Versed is given specifically to give patients short term amnesia around the time of a procedure. Ethically, they are supposed to tell you about it, but there enters the catch 22, if they don't remember, how can they complain.
To make the magnitude of that mistake clear, I locked eyes with the heard nurse, fixing her with a glare that told her how mad I was and said "five foot six inches, gray hair in a pony tail, about 140 pounds, hazel eyes, blue scrubs with a surgeons one-handed not on the right side of the top, running shoes, and the bedside manor of a silver-back gorilla."
The woman looked back at me with a slack jaw, realizing that she had just made two mistakes. The first was assuming that the drug had worked. I had just rattled off a detailed description of the nurse, too detailed to for someone under the effects of Versed to have recalled 20 hours later. The drug didn't work, and now she knew it.
The second mistake, and I think it took her a moment to put it together, was telling me that they had given me the drug... From that point forward, I made them name each and every drug they give me, a practice that I should have done yesterday, but didn't, the result of fatigue.
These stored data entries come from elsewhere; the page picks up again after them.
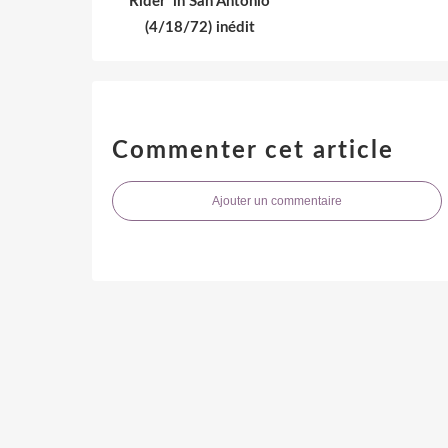
Rider' in San Antonio
(4/18/72) inédit
Commenter cet article
Ajouter un commentaire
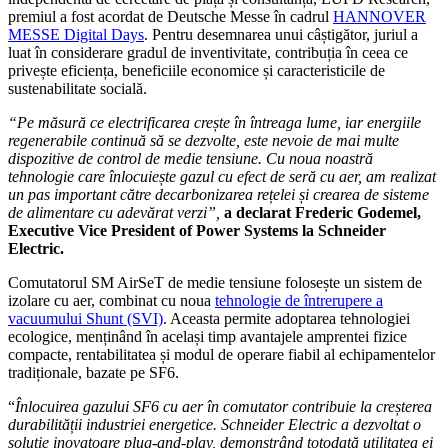
premiul a fost acordat de Deutsche Messe în cadrul
HANNOVER
MESSE Digital Days
.
Pentru desemnarea unui câștigător, juriul a
luat în considerare gradul de inventivitate, contribuția în ceea ce
privește eficiența, beneficiile economice și caracteristicile de
sustenabilitate socială.
“Pe măsură ce electrificarea crește în întreaga lume, iar energiile
regenerabile continuă să se dezvolte, este nevoie de mai multe
dispozitive de control de medie tensiune. Cu noua noastră
tehnologie care înlocuiește gazul cu efect de seră cu aer, am realizat
un pas important către decarbonizarea rețelei și crearea de sisteme
de alimentare cu adevărat verzi”,
a declarat Frederic Godemel,
Executive Vice President of Power Systems la Schneider
Electric.
Comutatorul SM AirSeT de medie tensiune folosește un sistem de
izolare cu aer, combinat cu noua
tehnologie de întrerupere a
vacuumului Shunt (SVI)
. Aceasta permite adoptarea tehnologiei
ecologice, menținând în același timp avantajele amprentei fizice
compacte, rentabilitatea și modul de operare fiabil al echipamentelor
tradiționale, bazate pe SF6.
“
Înlocuirea gazului SF6 cu aer în comutator contribuie la creșterea
durabilității industriei energetice. Schneider Electric a dezvoltat o
soluție inovatoare plug-and-play, demonstrând totodată utilitatea ei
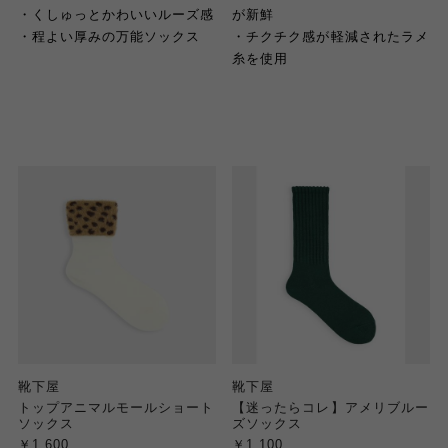
・くしゅっとかわいいルーズ感
が新鮮
・程よい厚みの万能ソックス
・チクチク感が軽減されたラメ
糸を使用
靴下屋
靴下屋
トップアニマルモールショート
【迷ったらコレ】アメリブルー
ソックス
ズソックス
￥1,600
￥1,100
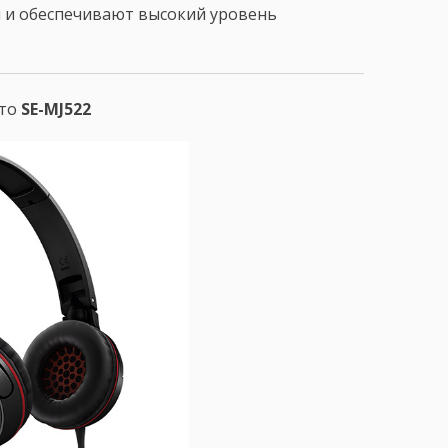
я и обеспечивают высокий уровень
сто
SE-MJ522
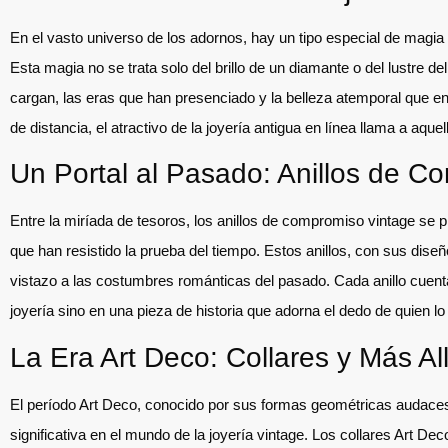
En el vasto universo de los adornos, hay un tipo especial de magia te
Esta magia no se trata solo del brillo de un diamante o del lustre de
cargan, las eras que han presenciado y la belleza atemporal que en
de distancia, el atractivo de la joyería antigua en línea llama a aquel
Un Portal al Pasado: Anillos de C
Entre la miríada de tesoros, los anillos de compromiso vintage se 
que han resistido la prueba del tiempo. Estos anillos, con sus diseño
vistazo a las costumbres románticas del pasado. Cada anillo cuenta
joyería sino en una pieza de historia que adorna el dedo de quien lo 
La Era Art Deco: Collares y Más Al
El período Art Deco, conocido por sus formas geométricas audace
significativa en el mundo de la joyería vintage. Los collares Art Deco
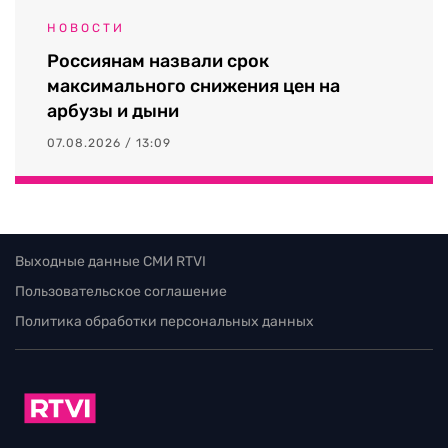
НОВОСТИ
Россиянам назвали срок
максимального снижения цен на
арбузы и дыни
07.08.2026 / 13:09
Выходные данные СМИ RTVI
Пользовательское соглашение
Политика обработки персональных данных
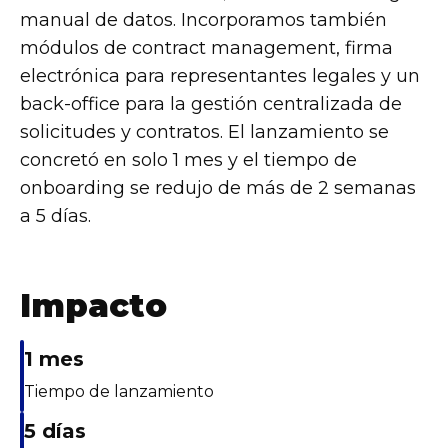
manual de datos. Incorporamos también
módulos de contract management, firma
electrónica para representantes legales y un
back-office para la gestión centralizada de
solicitudes y contratos. El lanzamiento se
concretó en solo 1 mes y el tiempo de
onboarding se redujo de más de 2 semanas
a 5 días.
Impacto
1 mes
Tiempo de lanzamiento
5 días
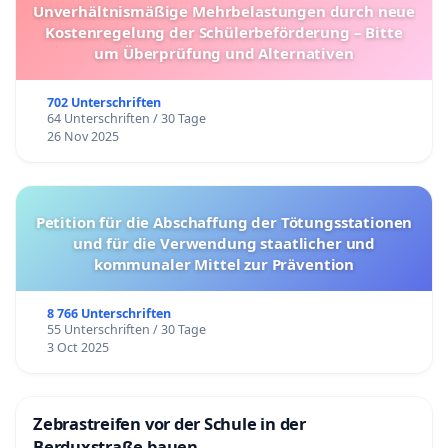
Unverhältnismäßige Mehrbelastungen durch neue
Kostenregelung der Schülerbeförderung – Bitte
um Überprüfung und Alternativen
702 Unterschriften
64 Unterschriften / 30 Tage
26 Nov 2025
Petition für die Abschaffung der Tötungsstationen
und für die Verwendung staatlicher und
kommunaler Mittel zur Prävention
8 766 Unterschriften
55 Unterschriften / 30 Tage
3 Oct 2025
Zebrastreifen vor der Schule in der
Berduxstraße bauen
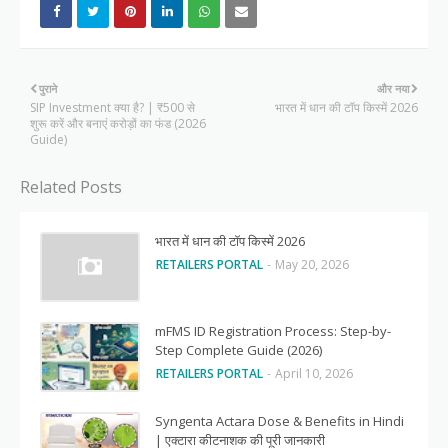
पुराने
और नया
SIP Investment क्या है? | ₹500 से
भारत में धान की टॉप किस्में 2026
शुरू करें और बनाएं करोड़ों का फंड (2026
Guide)
Related Posts
भारत में धान की टॉप किस्में 2026
RETAILERS PORTAL
-
May 20, 2026
mFMS ID Registration Process: Step-by-
Step Complete Guide (2026)
RETAILERS PORTAL
-
April 10, 2026
Syngenta Actara Dose & Benefits in Hindi
| एक्टारा कीटनाशक की पूरी जानकारी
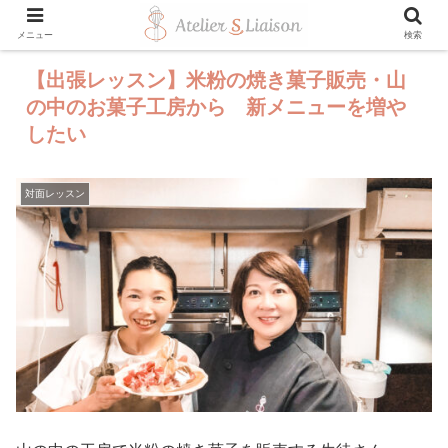
メニュー
検索
【出張レッスン】米粉の焼き菓子販売・山
の中のお菓子工房から 新メニューを増や
したい
対面レッスン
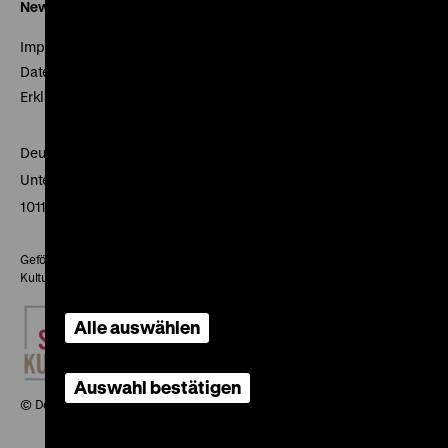
Newsletter
Impressum
Datenschutz
Erklärung digitale Barrierefreiheit
Deutsches Historisches Museum
Unter den Linden 2
10117 Berlin
Gefördert mit Mitteln des Beauftragten der Bundesregierung für
Kultur und Medien
Alle auswählen
Auswahl bestätigen
© Deutsches Historisches Museum, 2026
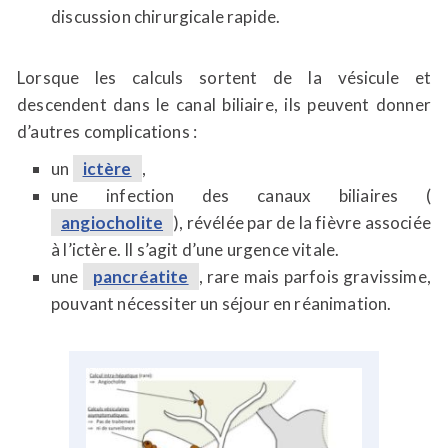
discussion chirurgicale rapide.
Lorsque les calculs sortent de la vésicule et
descendent dans le canal biliaire, ils peuvent donner
d’autres complications :
un
ictère
,
une infection des canaux biliaires (
angiocholite
), révélée par de la fièvre associée
à l’ictère. Il s’agit d’une urgence vitale.
une
pancréatite
, rare mais parfois gravissime,
pouvant nécessiter un séjour en réanimation.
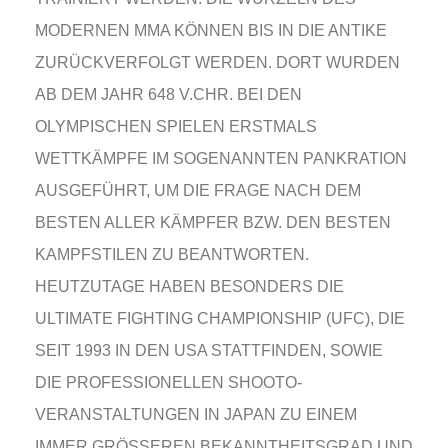
MODERNEN MMA KÖNNEN BIS IN DIE ANTIKE
ZURÜCKVERFOLGT WERDEN. DORT WURDEN
AB DEM JAHR 648 V.CHR. BEI DEN
OLYMPISCHEN SPIELEN ERSTMALS
WETTKÄMPFE IM SOGENANNTEN PANKRATION
AUSGEFÜHRT, UM DIE FRAGE NACH DEM
BESTEN ALLER KÄMPFER BZW. DEN BESTEN
KAMPFSTILEN ZU BEANTWORTEN.
HEUTZUTAGE HABEN BESONDERS DIE
ULTIMATE FIGHTING CHAMPIONSHIP (UFC), DIE
SEIT 1993 IN DEN USA STATTFINDEN, SOWIE
DIE PROFESSIONELLEN SHOOTO-
VERANSTALTUNGEN IN JAPAN ZU EINEM
IMMER GRÖSSEREN BEKANNTHEITSGRAD UND I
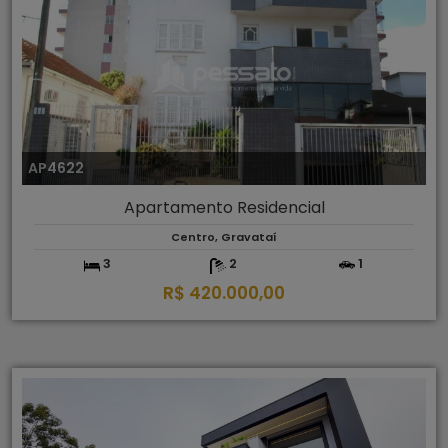
AP4622
Apartamento Residencial
Centro, Gravataí
3
2
1
R$ 420.000,00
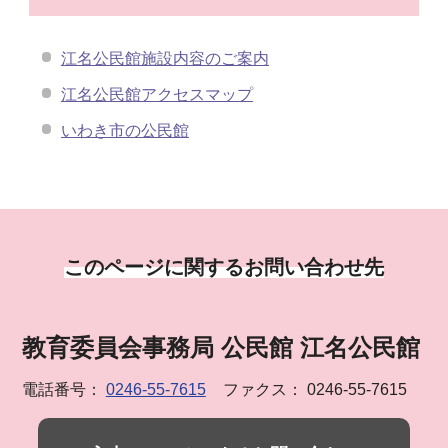
江名公民館施設内容のご案内
江名公民館アクセスマップ
いわき市の公民館
このページに関するお問い合わせ先
教育委員会事務局 公民館 江名公民館
電話番号：
0246-55-7615
ファクス： 0246-55-7615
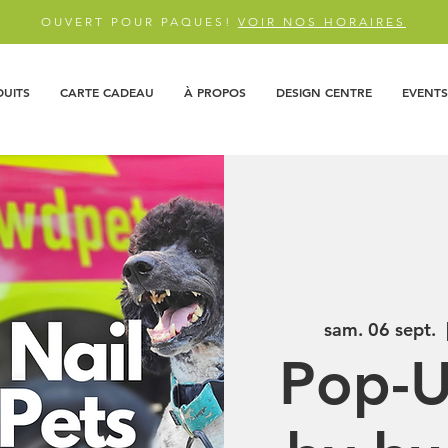
OUVERT POUR PAQUES!
VOIR NOS HORAIRES
DUITS
CARTE CADEAU
À PROPOS
DESIGN CENTRE
EVENTS
sam. 06 sept.
  
Pop-U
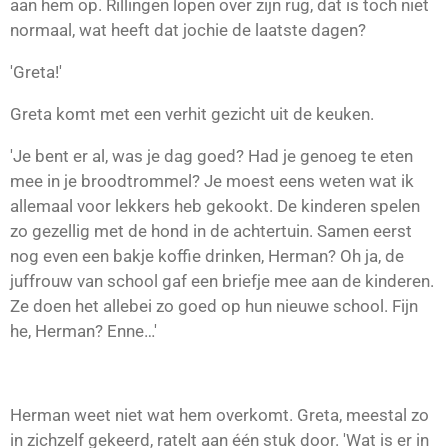
aan hem op. Rillingen lopen over zijn rug, dat is toch niet
normaal, wat heeft dat jochie de laatste dagen?
'Greta!'
Greta komt met een verhit gezicht uit de keuken.
'Je bent er al, was je dag goed? Had je genoeg te eten
mee in je broodtrommel? Je moest eens weten wat ik
allemaal voor lekkers heb gekookt. De kinderen spelen
zo gezellig met de hond in de achtertuin. Samen eerst
nog even een bakje koffie drinken, Herman? Oh ja, de
juffrouw van school gaf een briefje mee aan de kinderen.
Ze doen het allebei zo goed op hun nieuwe school. Fijn
he, Herman? Enne…'
Herman weet niet wat hem overkomt. Greta, meestal zo
in zichzelf gekeerd, ratelt aan één stuk door. 'Wat is er in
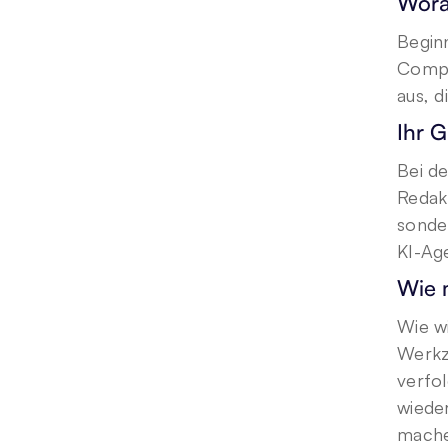
Wora
Beginn
Compl
aus, 
Ihr G
Bei de
Redak
sonder
KI-Age
Wie 
Wie wi
Werkz
verfo
wieder
mache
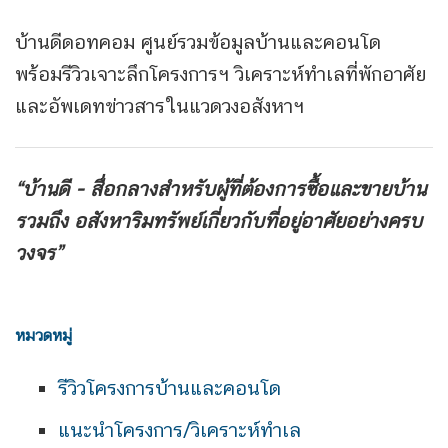
บ้านดีดอทคอม ศูนย์รวมข้อมูลบ้านและคอนโด
พร้อมรีวิวเจาะลึกโครงการฯ วิเคราะห์ทำเลที่พักอาศัย
และอัพเดทข่าวสารในแวดวงอสังหาฯ
“บ้านดี - สื่อกลางสำหรับผู้ที่ต้องการซื้อและขายบ้าน
รวมถึง
อสังหาริมทรัพย์เกี่ยวกับที่อยู่อาศัยอย่างครบ
วงจร”
หมวดหมู่
รีวิวโครงการบ้านและคอนโด
แนะนำโครงการ/วิเคราะห์ทำเล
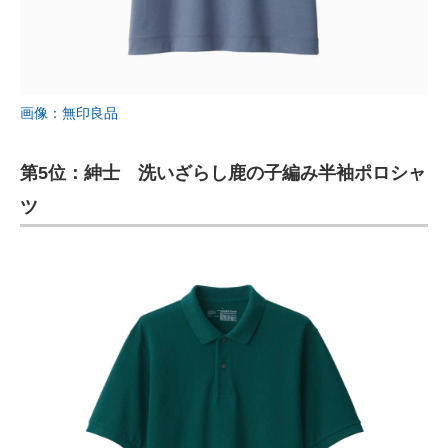
画像：無印良品
第5位：紳士 洗いざらし鹿の子編み半袖ポロシャ
ツ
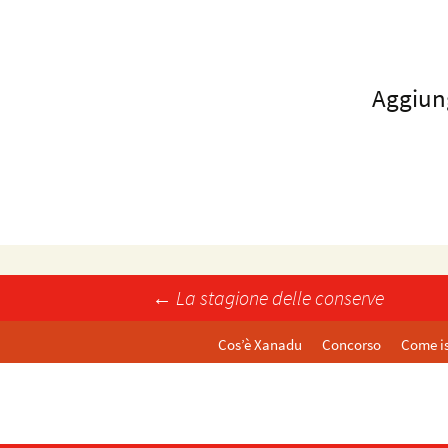
Aggiun
←
La stagione delle conserve
Post navigation
Cos’è Xanadu
Concorso
Come is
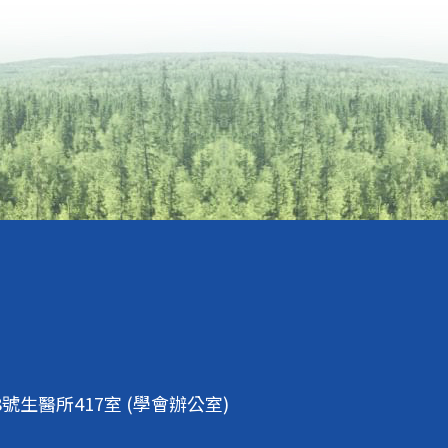
生醫所417室 (學會辦公室)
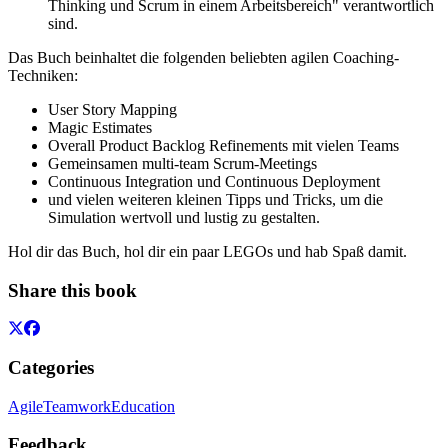
Thinking und Scrum in einem Arbeitsbereich" verantwortlich
sind.
Das Buch beinhaltet die folgenden beliebten agilen Coaching-
Techniken:
User Story Mapping
Magic Estimates
Overall Product Backlog Refinements mit vielen Teams
Gemeinsamen multi-team Scrum-Meetings
Continuous Integration und Continuous Deployment
und vielen weiteren kleinen Tipps und Tricks, um die
Simulation wertvoll und lustig zu gestalten.
Hol dir das Buch, hol dir ein paar LEGOs und hab Spaß damit.
Share this book
Categories
Agile
Teamwork
Education
Feedback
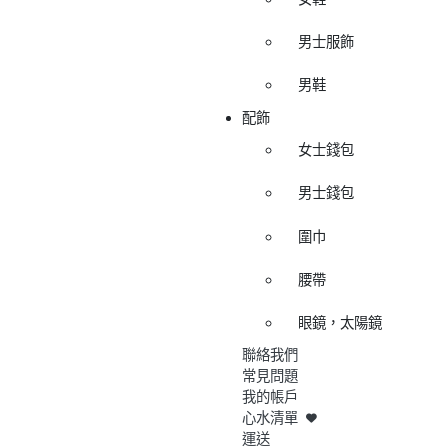
男士服飾
男鞋
配飾
女士錢包
男士錢包
圍巾
腰帶
眼鏡，太陽鏡
聯絡我們
常見問題
我的帳戶
心水清單
運送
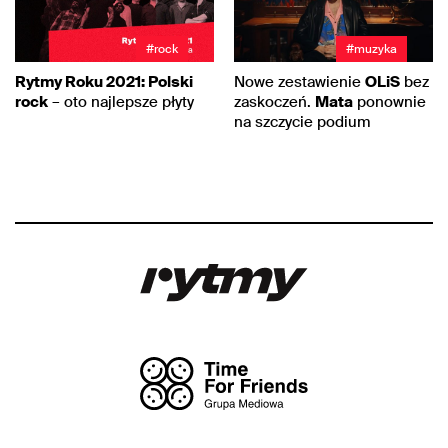
#rock
#muzyka
Rytmy Roku 2021: Polski
Nowe zestawienie
OLiS
bez
rock
– oto najlepsze płyty
zaskoczeń.
Mata
ponownie
na szczycie podium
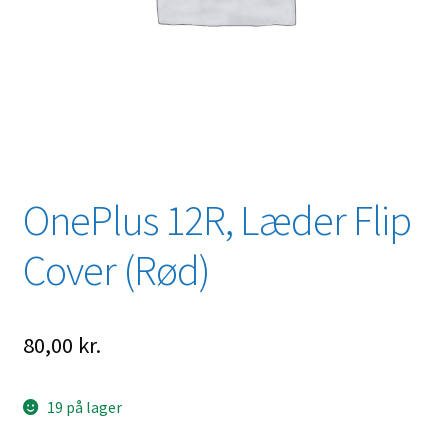
OnePlus 12R, Læder Flip
Cover (Rød)
80,00
kr.
19 på lager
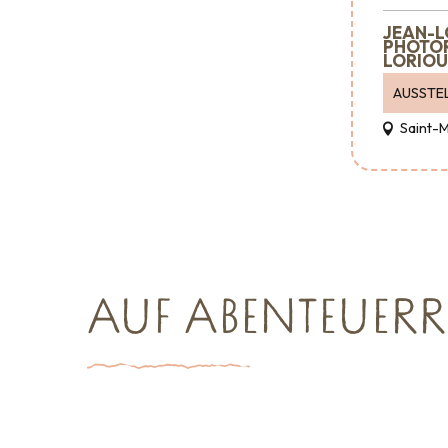
JEAN-L
PHOTO
LORIOU
AUSSTE
Saint-
AUF ABENTEUERR
Wohin ausgehen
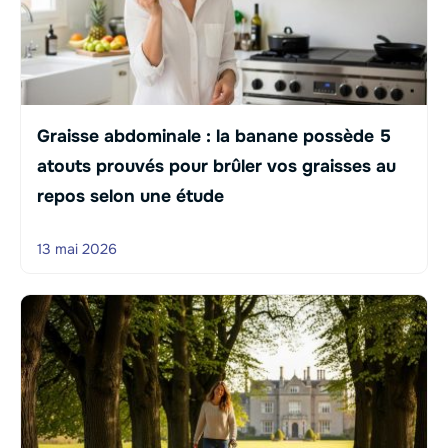
Graisse abdominale : la banane possède 5
atouts prouvés pour brûler vos graisses au
repos selon une étude
13 mai 2026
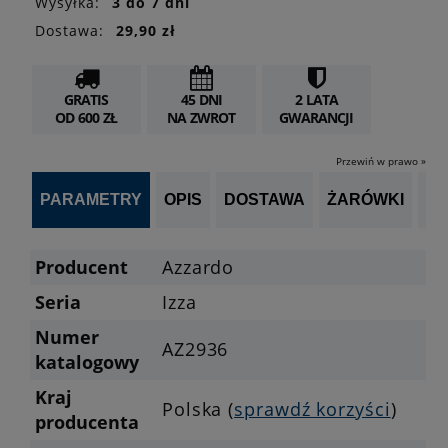
Wysyłka:
3 do 7 dni
Dostawa:
29,90 zł
GRATIS
45 DNI
2 LATA
OD 600 ZŁ
NA ZWROT
GWARANCJI
Przewiń w prawo »
PARAMETRY
OPIS
DOSTAWA
ŻARÓWKI
P
Producent
Azzardo
Seria
Izza
Numer
AZ2936
katalogowy
Kraj
Polska (
sprawdź korzyści
)
producenta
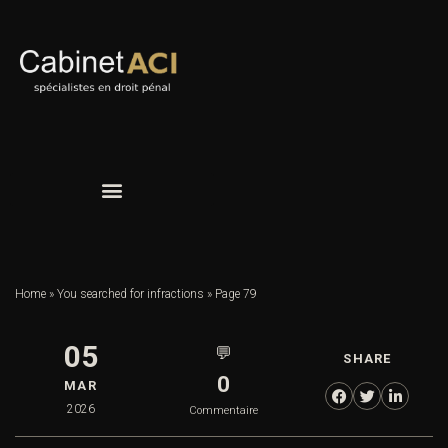
Home
»
You searched for infractions
»
Page 79
05
💬
SHARE
0
MAR
2026
Commentaire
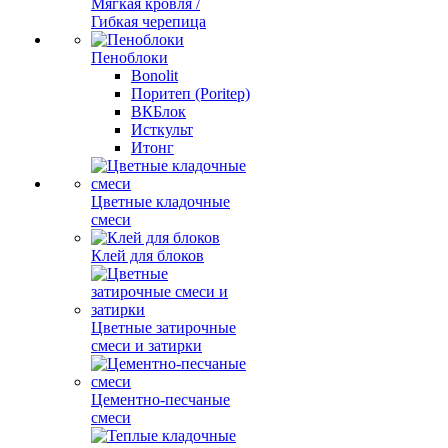
Мягкая кровля /
Гибкая черепица
Пеноблоки
Bonolit
Поритеп (Poritep)
ВКБлок
Исткульт
Итонг
Цветные кладочные
смеси
Клей для блоков
Цветные затирочные
смеси и затирки
Цементно-песчаные
смеси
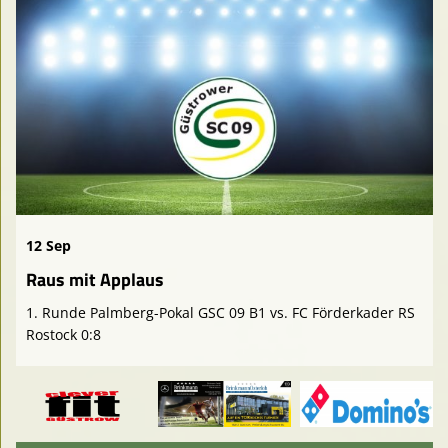
12 Sep
Raus mit Applaus
1. Runde Palmberg-Pokal GSC 09 B1 vs. FC Förderkader RS
Rostock 0:8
Believe it or not, I'm not overly upset over this mess. There is a quote in hockey that goes "no blood, no foul", they tried to cheat the system by making me forget how much the procedure hurt. It didn't work, and now they knew it. And more to the point, they know I know it.
If I see Versed in my chart one more time, there will be hell to pay, and not even a doctor's title will shield him from that mistake.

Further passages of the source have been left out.